The thing that should be of concern to you regarding this (and the reason the shops won't do it) is that you risk blowing up a system with a "maybe" blown up GPU.

What happened with the current system? What is it?
I have a fried PC and a maybe fried GTX 1050 TI, and I don't want to go all out on a new PC until I know if it works or not. I called 3 repair shops, and none of them had a test bench, nor were they willing to hook up a PCI-E extension cable from one of the PCs they had. I have maybe 100 dollars to spend.

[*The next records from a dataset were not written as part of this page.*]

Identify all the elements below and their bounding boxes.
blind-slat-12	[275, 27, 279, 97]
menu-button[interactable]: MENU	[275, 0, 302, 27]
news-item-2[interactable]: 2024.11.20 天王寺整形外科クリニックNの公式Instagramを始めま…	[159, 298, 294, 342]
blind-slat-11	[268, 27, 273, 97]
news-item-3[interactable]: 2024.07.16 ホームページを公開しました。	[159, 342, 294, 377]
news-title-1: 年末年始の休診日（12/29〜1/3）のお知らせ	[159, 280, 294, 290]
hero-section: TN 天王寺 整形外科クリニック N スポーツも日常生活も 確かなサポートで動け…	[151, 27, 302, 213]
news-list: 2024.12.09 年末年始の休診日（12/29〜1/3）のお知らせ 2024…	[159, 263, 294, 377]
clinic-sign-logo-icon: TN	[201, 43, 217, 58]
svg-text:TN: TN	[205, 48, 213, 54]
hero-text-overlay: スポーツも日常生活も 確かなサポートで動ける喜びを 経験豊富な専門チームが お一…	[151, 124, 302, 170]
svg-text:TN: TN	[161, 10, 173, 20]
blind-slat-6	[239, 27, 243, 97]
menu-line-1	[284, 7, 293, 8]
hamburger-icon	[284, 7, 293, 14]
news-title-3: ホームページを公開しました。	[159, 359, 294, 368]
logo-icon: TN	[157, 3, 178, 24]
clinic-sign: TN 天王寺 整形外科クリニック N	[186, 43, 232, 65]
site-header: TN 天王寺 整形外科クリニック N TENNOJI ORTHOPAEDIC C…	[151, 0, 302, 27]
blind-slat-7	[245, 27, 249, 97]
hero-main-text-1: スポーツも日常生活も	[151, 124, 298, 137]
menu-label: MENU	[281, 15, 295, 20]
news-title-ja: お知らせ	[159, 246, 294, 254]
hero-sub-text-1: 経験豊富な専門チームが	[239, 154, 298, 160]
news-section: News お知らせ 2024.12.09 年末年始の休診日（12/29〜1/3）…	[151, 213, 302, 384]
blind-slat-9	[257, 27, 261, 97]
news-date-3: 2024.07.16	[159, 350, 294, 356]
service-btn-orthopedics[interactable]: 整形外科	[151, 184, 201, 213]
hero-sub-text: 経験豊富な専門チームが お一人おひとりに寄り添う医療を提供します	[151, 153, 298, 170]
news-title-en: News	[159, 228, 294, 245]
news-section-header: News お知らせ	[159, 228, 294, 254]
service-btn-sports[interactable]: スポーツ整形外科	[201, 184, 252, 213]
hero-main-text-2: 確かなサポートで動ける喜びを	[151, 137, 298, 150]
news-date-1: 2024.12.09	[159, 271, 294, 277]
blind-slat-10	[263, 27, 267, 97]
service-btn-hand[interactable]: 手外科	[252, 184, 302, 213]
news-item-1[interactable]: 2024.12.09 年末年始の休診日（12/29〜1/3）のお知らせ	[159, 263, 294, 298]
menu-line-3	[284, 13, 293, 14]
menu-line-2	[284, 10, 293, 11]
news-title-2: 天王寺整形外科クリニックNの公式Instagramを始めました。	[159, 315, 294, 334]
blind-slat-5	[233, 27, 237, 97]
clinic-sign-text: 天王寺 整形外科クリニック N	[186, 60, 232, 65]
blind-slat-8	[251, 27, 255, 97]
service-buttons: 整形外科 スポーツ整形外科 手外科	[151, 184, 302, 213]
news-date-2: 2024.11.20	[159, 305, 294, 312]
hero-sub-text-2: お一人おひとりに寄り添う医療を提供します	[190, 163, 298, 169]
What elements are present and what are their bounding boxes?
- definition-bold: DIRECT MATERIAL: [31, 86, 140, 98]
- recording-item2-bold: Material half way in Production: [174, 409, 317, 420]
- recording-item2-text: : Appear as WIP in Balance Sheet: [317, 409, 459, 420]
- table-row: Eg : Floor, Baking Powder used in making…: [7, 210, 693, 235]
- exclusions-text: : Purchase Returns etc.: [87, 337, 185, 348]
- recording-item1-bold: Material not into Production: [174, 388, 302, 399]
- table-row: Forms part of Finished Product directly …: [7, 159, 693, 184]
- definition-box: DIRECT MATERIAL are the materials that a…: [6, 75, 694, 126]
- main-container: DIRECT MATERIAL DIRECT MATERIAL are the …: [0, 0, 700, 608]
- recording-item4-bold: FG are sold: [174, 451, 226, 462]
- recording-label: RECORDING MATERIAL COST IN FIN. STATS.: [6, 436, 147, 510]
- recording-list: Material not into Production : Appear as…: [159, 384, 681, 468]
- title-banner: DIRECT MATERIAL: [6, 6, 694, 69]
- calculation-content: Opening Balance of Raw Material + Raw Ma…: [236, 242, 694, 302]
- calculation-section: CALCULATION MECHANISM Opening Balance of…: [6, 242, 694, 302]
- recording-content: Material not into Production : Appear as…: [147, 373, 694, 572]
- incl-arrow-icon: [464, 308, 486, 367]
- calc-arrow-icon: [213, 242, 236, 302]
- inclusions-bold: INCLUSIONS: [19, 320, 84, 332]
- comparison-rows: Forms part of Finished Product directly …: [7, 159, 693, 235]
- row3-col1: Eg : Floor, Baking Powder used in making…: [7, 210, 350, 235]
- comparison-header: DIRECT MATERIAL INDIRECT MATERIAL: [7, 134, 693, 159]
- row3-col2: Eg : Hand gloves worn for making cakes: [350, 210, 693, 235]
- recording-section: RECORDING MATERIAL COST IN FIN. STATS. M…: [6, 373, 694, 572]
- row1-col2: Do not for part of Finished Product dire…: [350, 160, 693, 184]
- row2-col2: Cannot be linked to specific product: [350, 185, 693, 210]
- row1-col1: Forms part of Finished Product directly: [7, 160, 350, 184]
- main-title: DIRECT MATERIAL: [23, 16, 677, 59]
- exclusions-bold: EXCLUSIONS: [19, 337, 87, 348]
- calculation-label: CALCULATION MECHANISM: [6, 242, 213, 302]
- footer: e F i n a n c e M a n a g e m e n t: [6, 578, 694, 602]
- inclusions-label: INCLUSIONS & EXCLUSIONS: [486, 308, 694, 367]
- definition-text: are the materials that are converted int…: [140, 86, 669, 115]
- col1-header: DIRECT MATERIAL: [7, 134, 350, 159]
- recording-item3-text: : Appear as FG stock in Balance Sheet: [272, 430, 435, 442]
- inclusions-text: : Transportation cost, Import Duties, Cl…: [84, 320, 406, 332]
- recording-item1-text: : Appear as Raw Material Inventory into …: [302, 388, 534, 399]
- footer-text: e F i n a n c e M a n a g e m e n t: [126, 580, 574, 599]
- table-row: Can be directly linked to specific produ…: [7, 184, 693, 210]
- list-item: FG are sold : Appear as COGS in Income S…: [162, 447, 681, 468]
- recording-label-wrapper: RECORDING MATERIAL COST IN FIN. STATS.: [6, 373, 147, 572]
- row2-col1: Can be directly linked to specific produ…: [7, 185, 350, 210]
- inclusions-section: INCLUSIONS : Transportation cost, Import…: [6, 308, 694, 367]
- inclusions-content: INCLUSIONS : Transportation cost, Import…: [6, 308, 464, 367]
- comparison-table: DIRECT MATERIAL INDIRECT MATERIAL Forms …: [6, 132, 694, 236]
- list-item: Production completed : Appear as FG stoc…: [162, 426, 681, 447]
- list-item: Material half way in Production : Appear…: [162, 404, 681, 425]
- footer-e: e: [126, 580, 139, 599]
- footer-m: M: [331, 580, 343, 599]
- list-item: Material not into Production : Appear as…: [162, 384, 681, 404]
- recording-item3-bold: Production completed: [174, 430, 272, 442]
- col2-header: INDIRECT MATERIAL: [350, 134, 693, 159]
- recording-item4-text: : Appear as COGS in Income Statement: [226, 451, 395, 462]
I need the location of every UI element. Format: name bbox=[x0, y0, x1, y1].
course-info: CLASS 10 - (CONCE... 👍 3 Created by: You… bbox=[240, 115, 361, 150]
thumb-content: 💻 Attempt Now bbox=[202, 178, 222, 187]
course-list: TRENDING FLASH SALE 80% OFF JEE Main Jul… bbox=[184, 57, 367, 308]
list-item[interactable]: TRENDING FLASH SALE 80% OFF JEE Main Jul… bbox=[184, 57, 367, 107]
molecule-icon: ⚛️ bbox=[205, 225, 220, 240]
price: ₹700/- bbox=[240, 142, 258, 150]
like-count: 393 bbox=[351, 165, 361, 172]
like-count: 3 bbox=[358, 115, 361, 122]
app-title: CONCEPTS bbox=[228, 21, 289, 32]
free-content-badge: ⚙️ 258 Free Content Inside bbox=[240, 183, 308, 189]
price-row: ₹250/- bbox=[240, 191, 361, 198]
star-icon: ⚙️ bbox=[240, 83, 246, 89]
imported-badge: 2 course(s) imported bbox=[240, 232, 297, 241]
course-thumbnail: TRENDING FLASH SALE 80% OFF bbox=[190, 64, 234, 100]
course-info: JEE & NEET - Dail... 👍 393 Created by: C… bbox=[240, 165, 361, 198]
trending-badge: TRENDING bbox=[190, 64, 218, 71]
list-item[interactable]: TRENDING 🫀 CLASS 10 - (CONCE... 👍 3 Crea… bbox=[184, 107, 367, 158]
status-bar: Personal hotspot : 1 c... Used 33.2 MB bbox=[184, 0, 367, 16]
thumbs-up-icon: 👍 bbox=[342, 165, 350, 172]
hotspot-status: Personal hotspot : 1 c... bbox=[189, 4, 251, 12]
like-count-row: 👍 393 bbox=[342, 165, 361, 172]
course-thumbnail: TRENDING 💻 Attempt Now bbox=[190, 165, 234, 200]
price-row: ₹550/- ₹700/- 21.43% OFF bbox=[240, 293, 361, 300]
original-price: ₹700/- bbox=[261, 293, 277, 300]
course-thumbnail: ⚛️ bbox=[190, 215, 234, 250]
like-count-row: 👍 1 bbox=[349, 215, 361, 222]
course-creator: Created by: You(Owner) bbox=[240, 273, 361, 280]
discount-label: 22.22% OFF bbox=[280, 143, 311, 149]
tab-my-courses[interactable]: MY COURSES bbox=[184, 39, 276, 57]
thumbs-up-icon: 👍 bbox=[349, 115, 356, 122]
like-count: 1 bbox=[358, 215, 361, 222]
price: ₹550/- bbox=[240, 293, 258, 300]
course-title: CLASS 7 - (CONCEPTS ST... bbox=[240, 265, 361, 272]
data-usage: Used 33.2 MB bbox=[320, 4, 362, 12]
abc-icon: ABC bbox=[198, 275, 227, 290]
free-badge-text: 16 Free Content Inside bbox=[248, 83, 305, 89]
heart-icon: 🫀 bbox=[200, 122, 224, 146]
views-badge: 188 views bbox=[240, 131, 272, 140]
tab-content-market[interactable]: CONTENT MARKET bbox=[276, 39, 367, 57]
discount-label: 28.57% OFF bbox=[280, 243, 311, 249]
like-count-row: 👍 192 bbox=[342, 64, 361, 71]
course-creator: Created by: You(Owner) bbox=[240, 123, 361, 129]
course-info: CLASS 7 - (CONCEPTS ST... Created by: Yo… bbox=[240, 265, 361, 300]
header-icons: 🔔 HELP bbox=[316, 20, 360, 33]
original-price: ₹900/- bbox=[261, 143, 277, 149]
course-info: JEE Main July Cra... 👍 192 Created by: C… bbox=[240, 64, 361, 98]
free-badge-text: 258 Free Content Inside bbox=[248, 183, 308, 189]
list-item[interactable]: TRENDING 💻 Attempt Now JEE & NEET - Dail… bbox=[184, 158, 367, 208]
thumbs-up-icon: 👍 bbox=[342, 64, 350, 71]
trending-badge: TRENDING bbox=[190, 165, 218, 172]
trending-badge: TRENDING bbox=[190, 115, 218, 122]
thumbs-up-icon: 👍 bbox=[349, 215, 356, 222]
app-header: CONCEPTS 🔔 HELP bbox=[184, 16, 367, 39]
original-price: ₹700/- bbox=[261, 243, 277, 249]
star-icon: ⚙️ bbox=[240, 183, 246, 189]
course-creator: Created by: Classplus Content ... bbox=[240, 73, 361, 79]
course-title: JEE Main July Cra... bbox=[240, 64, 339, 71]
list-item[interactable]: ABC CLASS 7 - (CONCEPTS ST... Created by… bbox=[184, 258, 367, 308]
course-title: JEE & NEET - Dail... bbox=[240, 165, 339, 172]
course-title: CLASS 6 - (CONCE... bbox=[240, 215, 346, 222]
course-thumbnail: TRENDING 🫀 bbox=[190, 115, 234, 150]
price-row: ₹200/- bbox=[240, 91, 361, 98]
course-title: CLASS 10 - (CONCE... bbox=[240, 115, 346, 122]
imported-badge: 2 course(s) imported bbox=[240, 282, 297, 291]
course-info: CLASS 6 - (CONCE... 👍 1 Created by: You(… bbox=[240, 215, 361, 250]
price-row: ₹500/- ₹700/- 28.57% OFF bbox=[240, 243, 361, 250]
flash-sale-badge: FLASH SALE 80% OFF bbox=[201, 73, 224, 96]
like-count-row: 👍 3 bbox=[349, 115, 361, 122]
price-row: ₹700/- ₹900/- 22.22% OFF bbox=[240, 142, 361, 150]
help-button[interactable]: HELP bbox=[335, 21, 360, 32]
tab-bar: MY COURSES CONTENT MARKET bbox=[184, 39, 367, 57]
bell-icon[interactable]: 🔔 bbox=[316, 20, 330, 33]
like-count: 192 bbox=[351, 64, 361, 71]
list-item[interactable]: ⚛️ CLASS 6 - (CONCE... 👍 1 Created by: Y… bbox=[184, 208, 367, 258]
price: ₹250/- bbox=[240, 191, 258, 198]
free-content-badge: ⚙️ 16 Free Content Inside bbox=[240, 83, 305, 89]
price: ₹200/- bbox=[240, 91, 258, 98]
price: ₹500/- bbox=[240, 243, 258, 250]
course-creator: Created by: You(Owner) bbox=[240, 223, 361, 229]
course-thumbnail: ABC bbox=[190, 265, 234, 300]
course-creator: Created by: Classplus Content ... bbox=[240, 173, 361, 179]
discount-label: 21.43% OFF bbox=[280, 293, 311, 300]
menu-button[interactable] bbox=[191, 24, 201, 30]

What should I do?
How do you know the pc is fried?
it might just be the power supply - this would be great for you.
No power at all?
Does your processor have integrated graphics?
 

tecmo34

Administrator
Moderator
I think your system is fine, except your PSU. It is rate at 240W and the minimum value for the 1050 TI is 300W, so it was too much power for your power supply (plus the PSU in that system are of poor quality). I had an old dell that I installed an 8800 GT back in the day and it blow that PSU, as the card was too power for the cheap PSU. The manual talks about diagnostic codes to review that and see what they are saying.

http://h10032.www1.hp.com/ctg/Manual/c02842154.pdf

https://www.amazon.com/HP-659246-001-power-supply-assembly/dp/B00B10LR5U
 
Reactions: spentshells
Jul 10, 2020
9
1
10
0
How do you know the pc is fried?
it might just be the power supply - this would be great for you.
No power at all?
Does your processor have integrated graphics?
Are you saying the PSU is fried and not the PC?

Yes, it has Intel graphics, though I have the GPU removed currently.

I think your system is fine, except your PSU. It is rate at 240W and the minimum value for the 1050 TI is 300W, so it was too much power for your power supply (plus the PSU in that system are of poor quality). I had an old dell that I installed an 8800 GT back in the day and it blow that PSU, as the card was too power for the cheap PSU. The manual talks about diagnostic codes to review that and see what they are saying.

http://h10032.www1.hp.com/ctg/Manual/c02842154.pdf

https://www.amazon.com/HP-659246-001-power-supply-assembly/dp/B00B10LR5U
I don't have another PSU, but I'll obtain one and let you know.